>>>
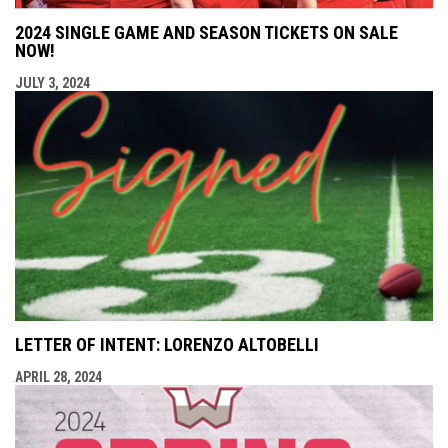
2024 SINGLE GAME AND SEASON TICKETS ON SALE
NOW!
JULY 3, 2024
LETTER OF INTENT: LORENZO ALTOBELLI
APRIL 28, 2024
<<<
Before handing back the copy, remove the pictures; otherwise print the data exactly.

**Written answer:**
2024 SINGLE GAME AND SEASON TICKETS ON SALE
NOW!
JULY 3, 2024
LETTER OF INTENT: LORENZO ALTOBELLI
APRIL 28, 2024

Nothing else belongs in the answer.